# ATV Plowing



## ericash25 (Oct 27, 2015)

Last year I bought a 1999 Yamaha Grizzly 600 and a cycle county plow for it. I know in Pennsylvania it is illegal to ride ATVs on public roads but I was wondering if it still is if it is for snow plowing reasons. Last year all I did was go up the street about 100 feet to a neighborhood but this year i was looking to go up to a bigger neighborhood about a quarter to half a mile down the street. Last year I did not see any cops so that is why I still do not know. If anyone lives around the same area I live in Downingtown about an hour outside of Philly. Thanks.


----------



## JMHConstruction (Aug 22, 2011)

May want to give the DMV a call and see if you can register it and get it tagged. I personally have no idea regarding your state and local laws.


----------



## Mike_ (Aug 23, 2014)

You might also check with your city hall, our town allows golf carts, atv, and utv's on the roads within the city limits as long as you have insurance and pay a $15 permit fee.


----------



## skorum03 (Mar 8, 2013)

When its snowing and you have a plow on the front of your atv, I don't think anyone will think twice about what you're doing. 

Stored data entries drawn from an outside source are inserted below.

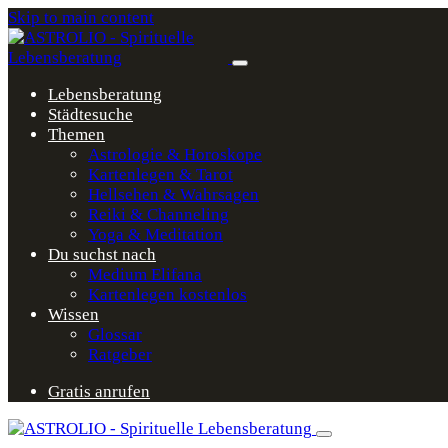
Skip to main content
Lebensberatung
Städtesuche
Themen
Astrologie & Horoskope
Kartenlegen & Tarot
Hellsehen & Wahrsagen
Reiki & Channeling
Yoga & Meditation
Du suchst nach
Medium Elifana
Kartenlegen kostenlos
Wissen
Glossar
Ratgeber
Gratis anrufen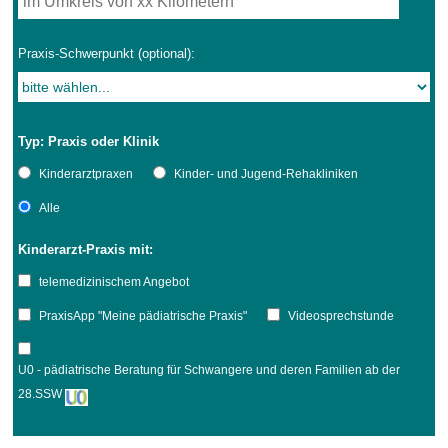
Praxis-Schwerpunkt (optional):
Typ: Praxis oder Klinik
Kinderarztpraxen
Kinder- und Jugend-Rehakliniken
Alle
Kinderarzt-Praxis mit:
telemedizinischem Angebot
PraxisApp "Meine pädiatrische Praxis"
Videosprechstunde
U0 - pädiatrische Beratung für Schwangere und deren Familien ab der
28.SSW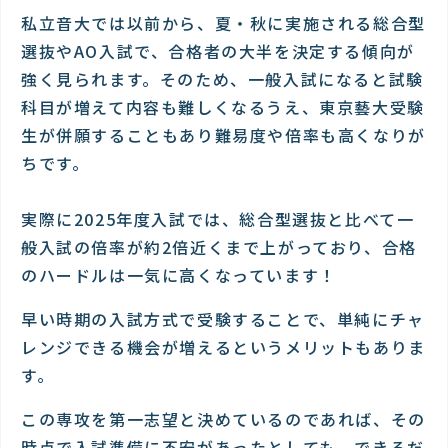
私立音大では以前から、夏・秋に実施される総合型
選抜やAO入試で、合格者の大半を決定する傾向が
強く見られます。そのため、一般入試になると試験
科目が増えて内容も難しくなるうえ、東京藝大受験
生が併願することもあり難易度や倍率も高くなりが
ちです。
実際に2025年度入試では、総合型選抜と比べて一
般入試の倍率が約2倍近くまで上がっており、合格
のハードルは一気に高くなっています！
早い時期の入試方式で受験することで、単純にチャ
レンジできる機会が増えるというメリットもありま
す。
この専攻を第一志望と決めているのであれば、その
時点で入試準備に不安があったとしても、できるだ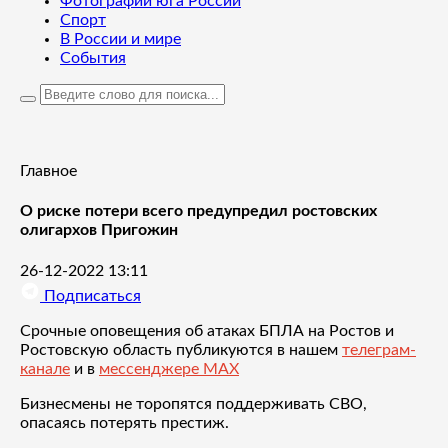
Фотографии юга России
Спорт
В России и мире
События
Главное
О риске потери всего предупредил ростовских
олигархов Пригожин
26-12-2022 13:11
Подписаться
Срочные оповещения об атаках БПЛА на Ростов и
Ростовскую область публикуются в нашем
телеграм-
канале
и в
мессенджере MAX
Бизнесмены не торопятся поддерживать СВО,
опасаясь потерять престиж.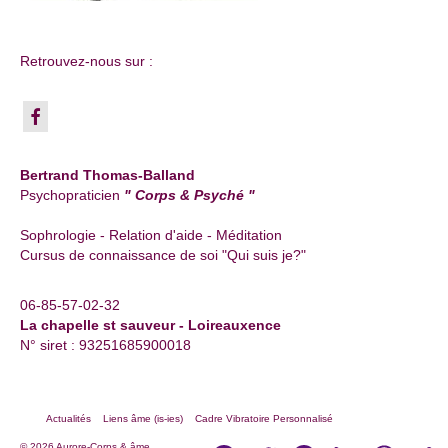
Retrouvez-nous sur :
Bertrand Thomas-Balland
Psychopraticien
" Corps & Psyché "
Sophrologie - Relation d'aide - Méditation
Cursus de connaissance de soi "Qui suis je?"
06-85-57-02-32
La chapelle st sauveur - Loireauxence
N° siret : 93251685900018
Actualités
Liens âme (is-ies)
Cadre Vibratoire Personnalisé
© 2026 Aurore-Corps & âme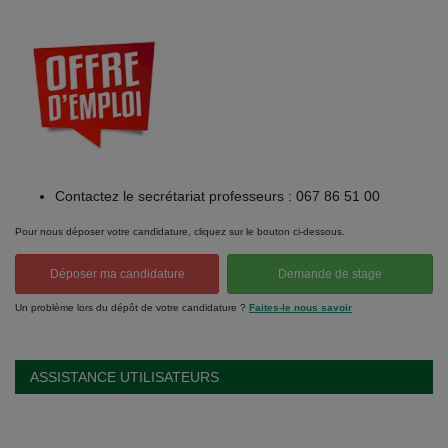
Contactez le secrétariat professeurs : 067 86 51 00
Pour nous déposer votre candidature, cliquez sur le bouton ci-dessous.
Déposer ma candidature
Demande de stage
Un problème lors du dépôt de votre candidature ?
Faites-le nous savoir
ASSISTANCE UTILISATEURS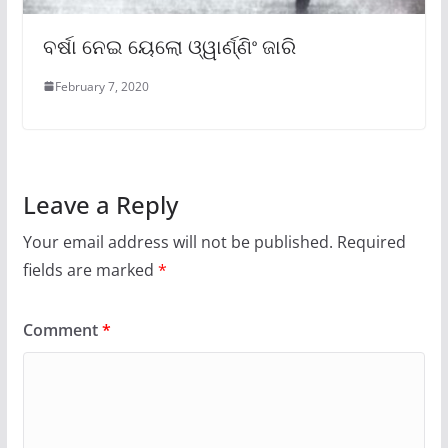
ବର୍ଷା ନେଇ ୟେଲୋ ଓ୍ୱାର୍ଣ୍ଣିଂ ଜାରି
February 7, 2020
Leave a Reply
Your email address will not be published.
Required
fields are marked
*
Comment
*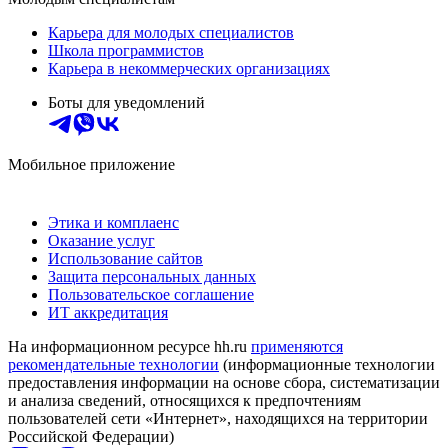
Карьера для молодых специалистов
Школа программистов
Карьера в некоммерческих организациях
Боты для уведомлений
Мобильное приложение
Этика и комплаенс
Оказание услуг
Использование сайтов
Защита персональных данных
Пользовательское соглашение
ИТ аккредитация
На информационном ресурсе hh.ru
применяются
рекомендательные технологии
(информационные технологии
предоставления информации на основе сбора, систематизации
и анализа сведений, относящихся к предпочтениям
пользователей сети «Интернет», находящихся на территории
Российской Федерации)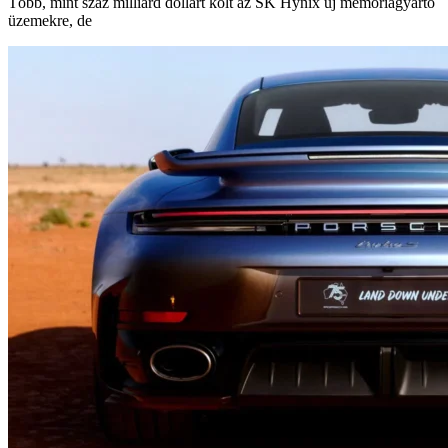
Több, mint száz milliárd dollárt költ az SK Hynix új memóriagyártó
üzemekre, de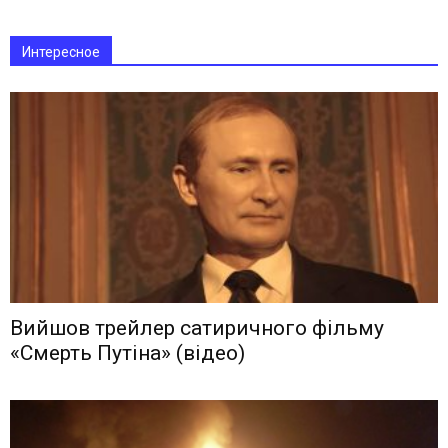
Интересное
Вийшов трейлер сатиричного фільму
«Смерть Путіна» (відео)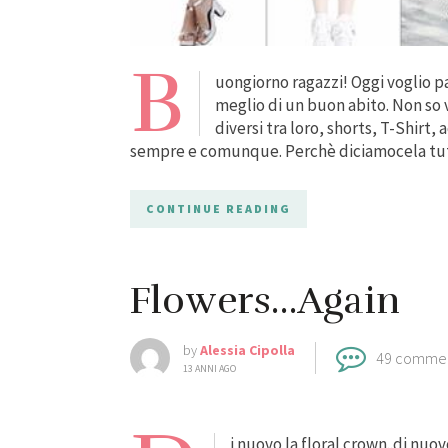
B
uongiorno ragazzi! Oggi voglio pa
meglio di un buon abito. Non so v
diversi tra loro, shorts, T-Shirt
sempre e comunque. Perchè diciamocela tut
CONTINUE READING
Flowers…Again
by
Alessia Cipolla
49 comme
13 ANNI AGO
i nuovo la floral crown..di nuo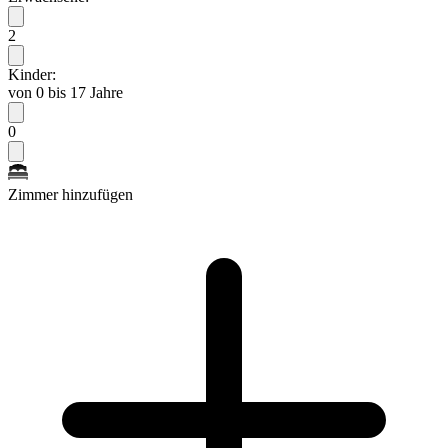
2
Kinder:
von 0 bis 17 Jahre
0
Zimmer hinzufügen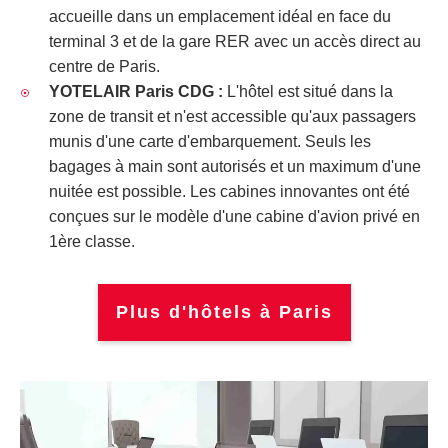
accueille dans un emplacement idéal en face du
terminal 3 et de la gare RER avec un accès direct au
centre de Paris.
YOTELAIR Paris CDG :
L'hôtel est situé dans la
zone de transit et n'est accessible qu'aux passagers
munis d'une carte d'embarquement. Seuls les
bagages à main sont autorisés et un maximum d'une
nuitée est possible. Les cabines innovantes ont été
conçues sur le modèle d'une cabine d'avion privé en
1ère classe.
Plus d'hôtels à Paris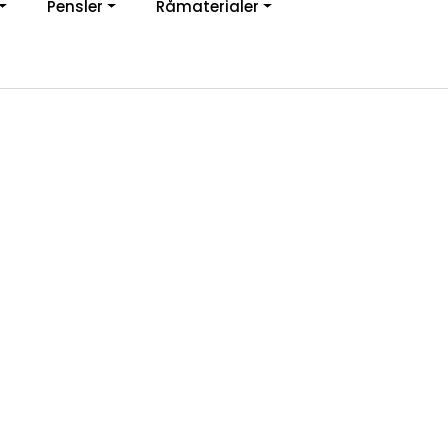
Pensler
Råmaterialer
jon
0
Infosenter
Favoritter
Logg inn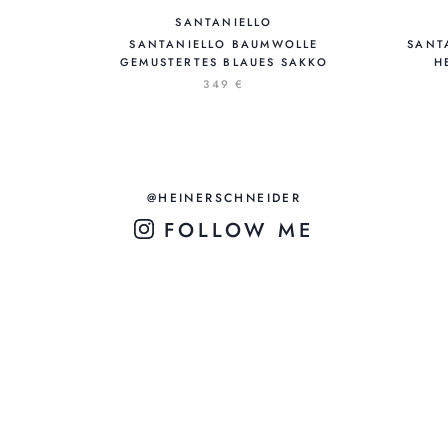
SANTANIELLO
SANTANIELLO BAUMWOLLE
SANT
GEMUSTERTES BLAUES SAKKO
H
349 €
@HEINERSCHNEIDER
FOLLOW ME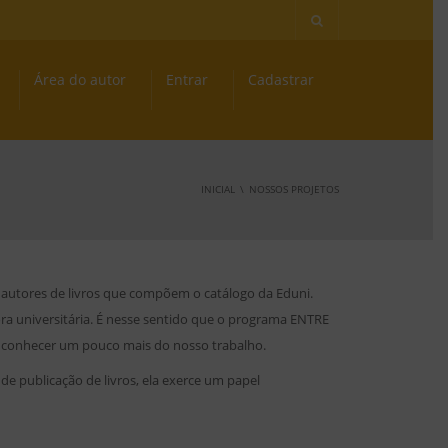
Área do autor
Entrar
Cadastrar
INICIAL
NOSSOS PROJETOS
s autores de livros que compõem o catálogo da Eduni.
a universitária. É nesse sentido que o programa ENTRE
rá conhecer um pouco mais do nosso trabalho.
de publicação de livros, ela exerce um papel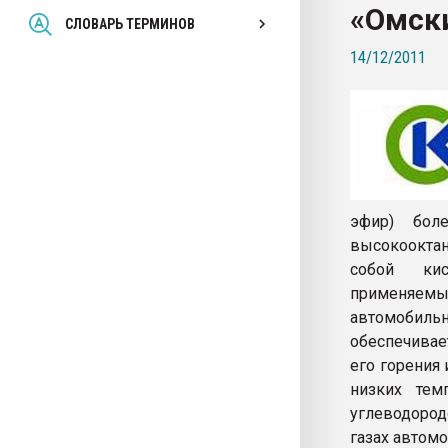
«Омск
Всё, что касается выду
СЛОВАРЬ ТЕРМИНОВ
бутылок
14/12/2011
ПЕРЕЙТИ НА 
эфир) бол
высокоокта
собой кис
применяем
автомобил
обеспечивае
его горения
низких тем
углеводоро
газах автомо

I wouldn't worry about it.


----------



## Banksy (Aug 31, 2005)

skorum03;2051851 said:


> When its snowing and you have a plow on the front of your atv, I don't think anyone will think twice about what you're doing.
> 
> I wouldn't worry about it.


I would worry about it. lol

Call your local PD or DMV for the real answer.


----------



## jhall22guitar (Dec 11, 2011)

skorum03;2051851 said:


> When its snowing and you have a plow on the front of your atv, I don't think anyone will think twice about what you're doing.
> 
> I wouldn't worry about it.


----------



## Mike_ (Aug 23, 2014)

These guys will know more about it than me since I just plow for fun  but I think you need to follow local or state laws concerning warning lights, insurance, and business licence if you're plowing for money. I've followed all our local laws concerning permits for year round street driving and added a few things that aren't required for UTV's like turn signals and extra tail/brake lights.


----------



## Mike_ (Aug 23, 2014)

This page has some info on atv registration in Pennsylvania, what town do you live in? I can try to lookup some local laws.
http://www.dmv.org/pa-pennsylvania/other-types-of-vehicles.php


----------



## Mike_ (Aug 23, 2014)

And according to this page: http://www.dcnr.state.pa.us/forestry/recreation/atv/atvregistration/index.htm

Who must register and title?
All ATVs in Pennsylvania, _*except ATVs used solely for business*_ or agricultural purposes, need to be registered and titled with DCNR


----------



## ericash25 (Oct 27, 2015)

Mike_;2051982 said:


> This page has some info on atv registration in Pennsylvania, what town do you live in? I can try to lookup some local laws.
> http://www.dmv.org/pa-pennsylvania/other-types-of-vehicles.php


I live in Downingtown, Pa in upper uwchlan township


----------



## Mike_ (Aug 23, 2014)

Found this site if it pertains to your town, I'll have to keep looking but the one section does say this so they may be a way to drive on street for snow removal.
http://ecode360.com/6452240

_The definition of ATV excludes golf carts, construction machines, utility vehicles used for business operations, agriculture, yard work, landscaping, *snow removal*_


----------



## Mike_ (Aug 23, 2014)

Got that info from a link off the main site http://www.downingtown.org/ all other laws seem to revert back to state laws.


----------



## JustJeff (Sep 9, 2009)

Damn Mike, you're doing a lot of research that the OP could/should have done himself. Kudos to you!


----------



## Mike_ (Aug 23, 2014)

Harleyjeff;2055926 said:


> Damn Mike, you're doing a lot of research that the OP could/should have done himself. Kudos to you!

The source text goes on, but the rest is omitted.